DISCOVERY AND SETTLEMENT

1492-1660

CHAPTER I.

COLUMBUS

THERE is no end to the accounts of alleged discoveries of America before Columbus. Most of these are fables. It is, indeed, nearly certain that hardy Basque, Breton, and Norman fishermen, adventuring first far north, then west, had sighted Greenland and Labrador, and become well acquainted with the rich fishing-grounds about Newfoundland and the Saint Lawrence Gulf. Many early charts of these regions, without dates, and hitherto referred to Portuguese navigators of a time so late as 1500, are now thought to be the work of these earlier voyagers. They found the New World, but considered it a part of the Old.

Important, too, is the story of supposed Norse sea-rovers hither, derived from certain Icelandic manuscripts of the fourteenth century.

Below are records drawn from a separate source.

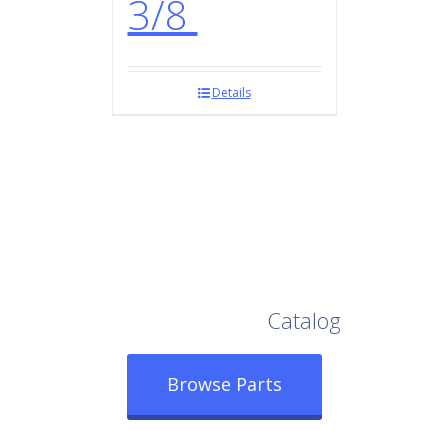
3/8
Details
Browse Our Full
Catalog
Browse Parts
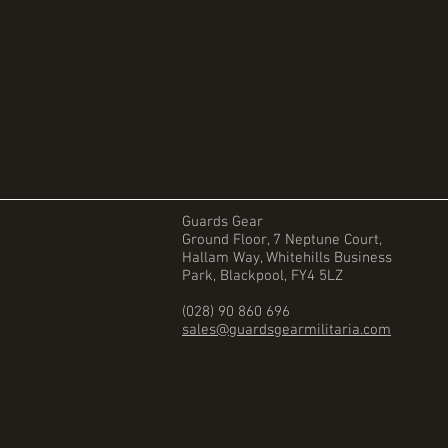
Guards Gear
Ground Floor, 7 Neptune Court,
Hallam Way, Whitehills Business
Park, Blackpool, FY4 5LZ
(028) 90 860 696
sales@guardsgearmilitaria.com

It is a pleasing narrative, that of Lief Ericson's sail in 1000-1001 to Helluland, Markland, and at last to Vineland, and of the subsequent tours by Thorwald Ericson in 1002, Thorfinn Karlsefne, 1007

1009, and of Helge and Finnborge in 1011, to points still farther away. Such voyages probably occurred. As is well known, Helluland has been interpreted to be Newfoundland; Markland, Nova Scotia ; and Vineland the country bordering Mount Hope Bay in Bristol, R. I. These identifications are possibly correct, and even if they are mistaken, Vineland may still have been somewhere upon the coast of what is now the United States.

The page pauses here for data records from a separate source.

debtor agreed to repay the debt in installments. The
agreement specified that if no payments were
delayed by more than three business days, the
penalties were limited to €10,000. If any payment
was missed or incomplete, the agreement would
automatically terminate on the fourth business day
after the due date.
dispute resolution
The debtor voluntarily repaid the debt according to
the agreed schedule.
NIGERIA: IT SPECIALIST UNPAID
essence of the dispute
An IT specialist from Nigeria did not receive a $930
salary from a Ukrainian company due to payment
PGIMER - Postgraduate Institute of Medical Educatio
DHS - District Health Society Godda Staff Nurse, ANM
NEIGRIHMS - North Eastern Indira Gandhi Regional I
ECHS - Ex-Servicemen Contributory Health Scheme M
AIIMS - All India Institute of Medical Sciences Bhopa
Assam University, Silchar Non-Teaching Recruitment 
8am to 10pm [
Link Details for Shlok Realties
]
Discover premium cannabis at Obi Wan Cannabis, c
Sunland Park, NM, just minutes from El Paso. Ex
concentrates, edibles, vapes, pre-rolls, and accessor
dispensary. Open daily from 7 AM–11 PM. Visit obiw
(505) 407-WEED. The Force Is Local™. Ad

In the present condition of the evidence, however, we have to doubt this. No scholar longer believes that the writing on Dighton Rock is Norse, or that the celebrated Skeleton in Armor found at Fall River was a Northman's, or that the old Stone Mill at Newport was constructed by men from Iceland. Even if the manuscripts, composed between three and four hundred years after the events which they are alleged to narrate, are genuine, and if the statements contained in them are true, the latter are far too indefinite to let us be sure that they are applicable to United States localities.

But were we to go so far as to admit that the Northmen came here and began the settlements ascribed to them, they certainly neither appreciated nor published their exploits. Their colony, wherever it was, endured but for a day, and it, with its locality, speedily passed from knowledge in Scandinavia itself. America had not yet, in effect, been discovered.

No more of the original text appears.